◆ **Your instructions**
Please transcribe every record below exactly, leaving out the pictures.

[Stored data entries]
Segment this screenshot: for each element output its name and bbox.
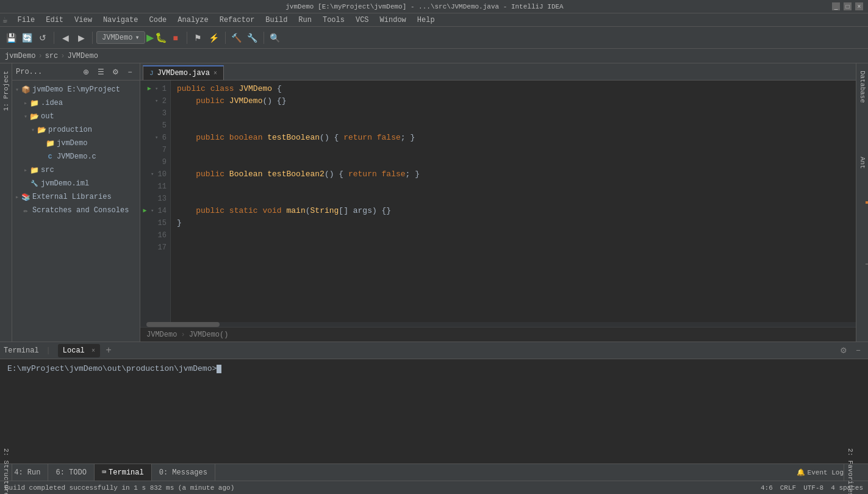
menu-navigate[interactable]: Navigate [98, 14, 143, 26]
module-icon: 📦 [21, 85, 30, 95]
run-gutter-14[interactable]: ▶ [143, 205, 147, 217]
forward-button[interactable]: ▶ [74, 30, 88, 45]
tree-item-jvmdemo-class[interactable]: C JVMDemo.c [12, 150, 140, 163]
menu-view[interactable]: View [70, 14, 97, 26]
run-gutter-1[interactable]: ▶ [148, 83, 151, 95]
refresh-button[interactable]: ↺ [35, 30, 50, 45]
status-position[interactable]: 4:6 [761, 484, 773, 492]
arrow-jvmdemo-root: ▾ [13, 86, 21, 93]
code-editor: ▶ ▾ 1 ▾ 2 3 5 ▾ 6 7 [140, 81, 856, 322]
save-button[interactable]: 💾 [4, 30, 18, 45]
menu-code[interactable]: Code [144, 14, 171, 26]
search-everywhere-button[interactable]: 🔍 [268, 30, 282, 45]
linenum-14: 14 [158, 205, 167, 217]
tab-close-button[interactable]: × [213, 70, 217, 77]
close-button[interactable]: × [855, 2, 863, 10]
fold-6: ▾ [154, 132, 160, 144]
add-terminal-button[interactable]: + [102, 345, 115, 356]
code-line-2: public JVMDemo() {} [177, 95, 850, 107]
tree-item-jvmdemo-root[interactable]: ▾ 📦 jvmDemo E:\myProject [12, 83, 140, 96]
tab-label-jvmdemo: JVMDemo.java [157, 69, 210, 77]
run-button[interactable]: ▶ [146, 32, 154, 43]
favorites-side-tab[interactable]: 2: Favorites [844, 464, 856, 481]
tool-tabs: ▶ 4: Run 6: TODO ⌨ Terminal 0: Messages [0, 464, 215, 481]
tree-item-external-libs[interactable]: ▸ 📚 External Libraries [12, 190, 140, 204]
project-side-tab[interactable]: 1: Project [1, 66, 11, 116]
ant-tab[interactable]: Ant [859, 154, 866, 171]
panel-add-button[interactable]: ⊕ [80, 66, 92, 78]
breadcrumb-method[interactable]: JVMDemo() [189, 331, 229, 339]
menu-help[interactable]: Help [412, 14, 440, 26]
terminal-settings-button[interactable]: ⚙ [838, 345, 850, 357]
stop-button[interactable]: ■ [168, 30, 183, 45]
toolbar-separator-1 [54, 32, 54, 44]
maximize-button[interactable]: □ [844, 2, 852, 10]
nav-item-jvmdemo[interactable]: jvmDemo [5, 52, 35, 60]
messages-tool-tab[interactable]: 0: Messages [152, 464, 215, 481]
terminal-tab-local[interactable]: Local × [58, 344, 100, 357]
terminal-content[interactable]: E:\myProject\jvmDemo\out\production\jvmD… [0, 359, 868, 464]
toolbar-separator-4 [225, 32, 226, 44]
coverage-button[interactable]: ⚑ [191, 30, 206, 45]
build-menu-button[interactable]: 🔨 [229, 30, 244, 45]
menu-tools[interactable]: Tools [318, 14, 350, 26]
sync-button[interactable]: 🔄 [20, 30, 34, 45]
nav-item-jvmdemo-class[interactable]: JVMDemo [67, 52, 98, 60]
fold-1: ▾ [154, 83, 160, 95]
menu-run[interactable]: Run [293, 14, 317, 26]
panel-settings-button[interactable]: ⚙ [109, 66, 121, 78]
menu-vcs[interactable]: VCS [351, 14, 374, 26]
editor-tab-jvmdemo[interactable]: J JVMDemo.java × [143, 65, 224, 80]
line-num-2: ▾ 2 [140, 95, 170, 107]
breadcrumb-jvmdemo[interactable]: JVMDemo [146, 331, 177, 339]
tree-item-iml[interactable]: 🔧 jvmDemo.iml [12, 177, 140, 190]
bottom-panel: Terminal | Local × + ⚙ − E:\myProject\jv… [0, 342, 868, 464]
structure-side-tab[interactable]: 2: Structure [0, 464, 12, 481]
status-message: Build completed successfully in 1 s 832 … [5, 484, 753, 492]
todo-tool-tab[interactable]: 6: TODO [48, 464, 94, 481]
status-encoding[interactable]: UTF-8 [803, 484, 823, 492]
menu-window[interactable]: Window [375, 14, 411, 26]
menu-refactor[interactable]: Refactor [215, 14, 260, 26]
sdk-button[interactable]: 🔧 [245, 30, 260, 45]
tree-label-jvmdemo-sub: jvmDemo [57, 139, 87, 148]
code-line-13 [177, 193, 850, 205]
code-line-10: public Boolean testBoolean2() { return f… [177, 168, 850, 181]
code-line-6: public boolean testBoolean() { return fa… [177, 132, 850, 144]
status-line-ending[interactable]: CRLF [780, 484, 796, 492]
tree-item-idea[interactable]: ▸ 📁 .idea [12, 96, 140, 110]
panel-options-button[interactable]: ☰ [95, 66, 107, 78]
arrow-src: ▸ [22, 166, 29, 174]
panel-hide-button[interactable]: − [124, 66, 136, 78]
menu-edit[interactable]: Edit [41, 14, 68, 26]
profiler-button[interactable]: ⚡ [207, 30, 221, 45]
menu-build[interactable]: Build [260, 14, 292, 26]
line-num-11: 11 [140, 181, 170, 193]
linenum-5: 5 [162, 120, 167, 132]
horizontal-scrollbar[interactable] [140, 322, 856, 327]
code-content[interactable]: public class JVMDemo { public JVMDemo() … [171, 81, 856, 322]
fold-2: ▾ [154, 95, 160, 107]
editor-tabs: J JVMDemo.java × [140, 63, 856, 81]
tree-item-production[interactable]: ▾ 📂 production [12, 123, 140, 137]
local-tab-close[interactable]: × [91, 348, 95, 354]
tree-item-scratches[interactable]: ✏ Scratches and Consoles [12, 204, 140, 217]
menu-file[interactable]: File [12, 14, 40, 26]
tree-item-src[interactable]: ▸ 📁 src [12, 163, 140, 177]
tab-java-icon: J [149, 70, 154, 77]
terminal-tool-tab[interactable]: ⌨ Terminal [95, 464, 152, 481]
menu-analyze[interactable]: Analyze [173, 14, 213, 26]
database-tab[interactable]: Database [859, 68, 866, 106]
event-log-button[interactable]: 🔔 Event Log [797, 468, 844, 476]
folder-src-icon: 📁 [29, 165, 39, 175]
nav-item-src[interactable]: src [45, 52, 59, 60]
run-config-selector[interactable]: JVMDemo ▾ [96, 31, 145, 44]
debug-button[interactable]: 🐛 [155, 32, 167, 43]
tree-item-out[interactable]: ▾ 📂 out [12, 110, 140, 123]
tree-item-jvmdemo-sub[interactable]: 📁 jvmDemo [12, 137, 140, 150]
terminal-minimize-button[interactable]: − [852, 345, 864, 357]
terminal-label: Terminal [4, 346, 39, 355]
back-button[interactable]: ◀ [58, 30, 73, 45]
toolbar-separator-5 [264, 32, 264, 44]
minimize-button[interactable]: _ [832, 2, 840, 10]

◆ **Your response**
Segment this screenshot: for each element output its name and bbox.
menu-navigate[interactable]: Navigate [98, 14, 143, 26]
module-icon: 📦 [21, 85, 30, 95]
run-gutter-14[interactable]: ▶ [143, 205, 147, 217]
forward-button[interactable]: ▶ [74, 30, 88, 45]
tree-item-jvmdemo-class[interactable]: C JVMDemo.c [12, 150, 140, 163]
menu-view[interactable]: View [70, 14, 97, 26]
run-gutter-1[interactable]: ▶ [148, 83, 151, 95]
refresh-button[interactable]: ↺ [35, 30, 50, 45]
status-position[interactable]: 4:6 [761, 484, 773, 492]
arrow-jvmdemo-root: ▾ [13, 86, 21, 93]
code-editor: ▶ ▾ 1 ▾ 2 3 5 ▾ 6 7 [140, 81, 856, 322]
save-button[interactable]: 💾 [4, 30, 18, 45]
menu-code[interactable]: Code [144, 14, 171, 26]
search-everywhere-button[interactable]: 🔍 [268, 30, 282, 45]
linenum-14: 14 [158, 205, 167, 217]
tab-close-button[interactable]: × [213, 70, 217, 77]
close-button[interactable]: × [855, 2, 863, 10]
fold-6: ▾ [154, 132, 160, 144]
add-terminal-button[interactable]: + [102, 345, 115, 356]
code-line-2: public JVMDemo() {} [177, 95, 850, 107]
tree-item-jvmdemo-root[interactable]: ▾ 📦 jvmDemo E:\myProject [12, 83, 140, 96]
tab-label-jvmdemo: JVMDemo.java [157, 69, 210, 77]
run-button[interactable]: ▶ [146, 32, 154, 43]
favorites-side-tab[interactable]: 2: Favorites [844, 464, 856, 481]
tool-tabs: ▶ 4: Run 6: TODO ⌨ Terminal 0: Messages [0, 464, 215, 481]
tree-item-external-libs[interactable]: ▸ 📚 External Libraries [12, 190, 140, 204]
project-side-tab[interactable]: 1: Project [1, 66, 11, 116]
ant-tab[interactable]: Ant [859, 154, 866, 171]
panel-add-button[interactable]: ⊕ [80, 66, 92, 78]
breadcrumb-method[interactable]: JVMDemo() [189, 331, 229, 339]
menu-help[interactable]: Help [412, 14, 440, 26]
terminal-settings-button[interactable]: ⚙ [838, 345, 850, 357]
stop-button[interactable]: ■ [168, 30, 183, 45]
toolbar-separator-1 [54, 32, 54, 44]
maximize-button[interactable]: □ [844, 2, 852, 10]
nav-item-jvmdemo[interactable]: jvmDemo [5, 52, 35, 60]
messages-tool-tab[interactable]: 0: Messages [152, 464, 215, 481]
terminal-tab-local[interactable]: Local × [58, 344, 100, 357]
terminal-content[interactable]: E:\myProject\jvmDemo\out\production\jvmD… [0, 359, 868, 464]
toolbar-separator-4 [225, 32, 226, 44]
coverage-button[interactable]: ⚑ [191, 30, 206, 45]
build-menu-button[interactable]: 🔨 [229, 30, 244, 45]
menu-tools[interactable]: Tools [318, 14, 350, 26]
sync-button[interactable]: 🔄 [20, 30, 34, 45]
nav-item-jvmdemo-class[interactable]: JVMDemo [67, 52, 98, 60]
fold-1: ▾ [154, 83, 160, 95]
menu-run[interactable]: Run [293, 14, 317, 26]
panel-settings-button[interactable]: ⚙ [109, 66, 121, 78]
menu-vcs[interactable]: VCS [351, 14, 374, 26]
editor-tab-jvmdemo[interactable]: J JVMDemo.java × [143, 65, 224, 80]
line-num-2: ▾ 2 [140, 95, 170, 107]
breadcrumb-jvmdemo[interactable]: JVMDemo [146, 331, 177, 339]
tree-item-iml[interactable]: 🔧 jvmDemo.iml [12, 177, 140, 190]
bottom-panel: Terminal | Local × + ⚙ − E:\myProject\jv… [0, 342, 868, 464]
structure-side-tab[interactable]: 2: Structure [0, 464, 12, 481]
status-message: Build completed successfully in 1 s 832 … [5, 484, 753, 492]
todo-tool-tab[interactable]: 6: TODO [48, 464, 94, 481]
status-encoding[interactable]: UTF-8 [803, 484, 823, 492]
menu-window[interactable]: Window [375, 14, 411, 26]
menu-refactor[interactable]: Refactor [215, 14, 260, 26]
sdk-button[interactable]: 🔧 [245, 30, 260, 45]
tree-label-jvmdemo-sub: jvmDemo [57, 139, 87, 148]
code-line-13 [177, 193, 850, 205]
code-line-10: public Boolean testBoolean2() { return f… [177, 168, 850, 181]
code-line-6: public boolean testBoolean() { return fa… [177, 132, 850, 144]
status-line-ending[interactable]: CRLF [780, 484, 796, 492]
tree-item-idea[interactable]: ▸ 📁 .idea [12, 96, 140, 110]
panel-options-button[interactable]: ☰ [95, 66, 107, 78]
arrow-src: ▸ [22, 166, 29, 174]
panel-hide-button[interactable]: − [124, 66, 136, 78]
menu-edit[interactable]: Edit [41, 14, 68, 26]
profiler-button[interactable]: ⚡ [207, 30, 221, 45]
menu-build[interactable]: Build [260, 14, 292, 26]
line-num-11: 11 [140, 181, 170, 193]
linenum-5: 5 [162, 120, 167, 132]
horizontal-scrollbar[interactable] [140, 322, 856, 327]
code-content[interactable]: public class JVMDemo { public JVMDemo() … [171, 81, 856, 322]
fold-2: ▾ [154, 95, 160, 107]
editor-tabs: J JVMDemo.java × [140, 63, 856, 81]
tree-item-production[interactable]: ▾ 📂 production [12, 123, 140, 137]
local-tab-close[interactable]: × [91, 348, 95, 354]
tree-item-scratches[interactable]: ✏ Scratches and Consoles [12, 204, 140, 217]
menu-file[interactable]: File [12, 14, 40, 26]
tree-item-src[interactable]: ▸ 📁 src [12, 163, 140, 177]
tab-java-icon: J [149, 70, 154, 77]
terminal-tool-tab[interactable]: ⌨ Terminal [95, 464, 152, 481]
menu-analyze[interactable]: Analyze [173, 14, 213, 26]
database-tab[interactable]: Database [859, 68, 866, 106]
event-log-button[interactable]: 🔔 Event Log [797, 468, 844, 476]
folder-src-icon: 📁 [29, 165, 39, 175]
nav-item-src[interactable]: src [45, 52, 59, 60]
run-config-selector[interactable]: JVMDemo ▾ [96, 31, 145, 44]
debug-button[interactable]: 🐛 [155, 32, 167, 43]
tree-item-out[interactable]: ▾ 📂 out [12, 110, 140, 123]
tree-item-jvmdemo-sub[interactable]: 📁 jvmDemo [12, 137, 140, 150]
terminal-minimize-button[interactable]: − [852, 345, 864, 357]
terminal-label: Terminal [4, 346, 39, 355]
back-button[interactable]: ◀ [58, 30, 73, 45]
toolbar-separator-5 [264, 32, 264, 44]
minimize-button[interactable]: _ [832, 2, 840, 10]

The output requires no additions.